I took out an ice scraper and pushed away at the soft, wet edges of the ice pack in front of the house. The portion that will come up without resistance is visibly obvious. I focused on that, picking the low-hanging fruit. After working the edges and then pushing the crumble of snow and ice to the side with my shovel, I looked back to see there was already a whole new measure of visibly obvious portions that begged attention.

How could I not keep going? After three times around, I had the whole upper platform of our driveway clean to the pavement. The  melt was happening at an amazing rate.

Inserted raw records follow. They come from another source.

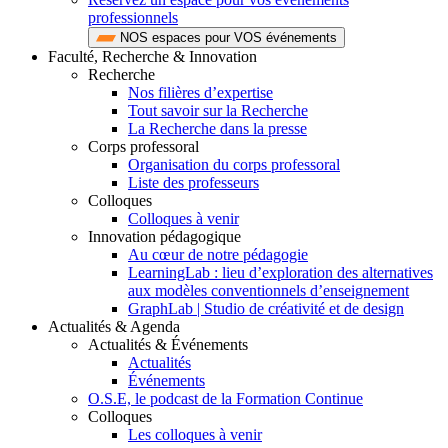
professionnels
NOS espaces pour VOS événements
Faculté, Recherche & Innovation
Recherche
Nos filières d’expertise
Tout savoir sur la Recherche
La Recherche dans la presse
Corps professoral
Organisation du corps professoral
Liste des professeurs
Colloques
Colloques à venir
Innovation pédagogique
Au cœur de notre pédagogie
LearningLab : lieu d’exploration des alternatives
aux modèles conventionnels d’enseignement
GraphLab | Studio de créativité et de design
Actualités & Agenda
Actualités & Événements
Actualités
Événements
O.S.E, le podcast de la Formation Continue
Colloques
Les colloques à venir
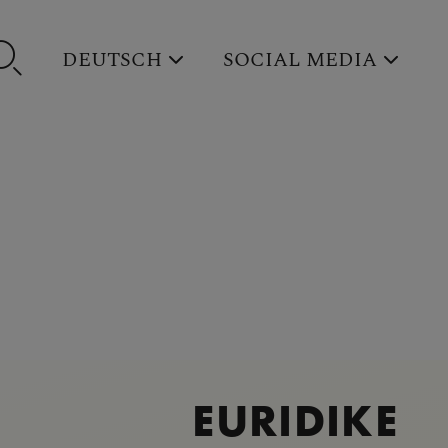
DEUTSCH
SOCIAL MEDIA
EURIDIKE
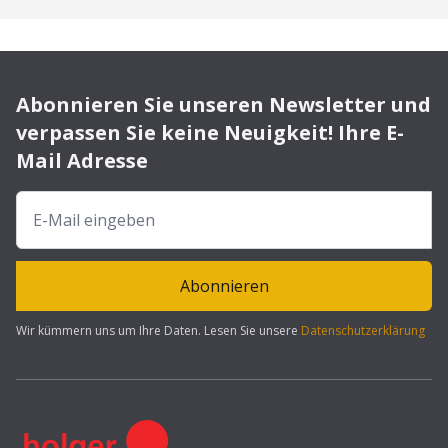
Abonnieren Sie unseren Newsletter und
verpassen Sie keine Neuigkeit! Ihre E-
Mail Adresse
Abonnieren
Wir kümmern uns um Ihre Daten. Lesen Sie unsere
Datenschutzerklärung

Cyndie was down with the horses, planning to give each of them some individual attention and grooming. That was my next stop, thinking I could hang out with them and clean up manure while she brushed them out. Even though there was a cloud cover painting the day with a hue of gray, the air was absolutely calm, allowing the warm temperature to feel perfectly comfortable without getting hot.dscn5784e

Legacy’s tail has always grown long, but Cyndie noticed it had reached a point where he was stepping on it, so she decided to give it a trim.

After scooping fresh manure from under the overhang, I fanned out a little further around the paddock and picked up some of the newly exposed piles emerging from the melting snow. Like the last couple of winters, we have been dumping much of the season’s worth of manure right inside the paddock.

Since much of the manure is frozen by the time we get around to scooping it up, there isn’t much in the way of composting that goes on in the pile, so it just keeps getting bigger and bigger with every passing day.

dscn5782eContinuing with the theme of tidying up, I decided to try giving the giant mass a little more shape by cleaning up around the edges. I was surprised to discover over the last few winter seasons that despite the dark color of the pile, if it starts out frozen, if left alone, the center can stay frozen well into May or June.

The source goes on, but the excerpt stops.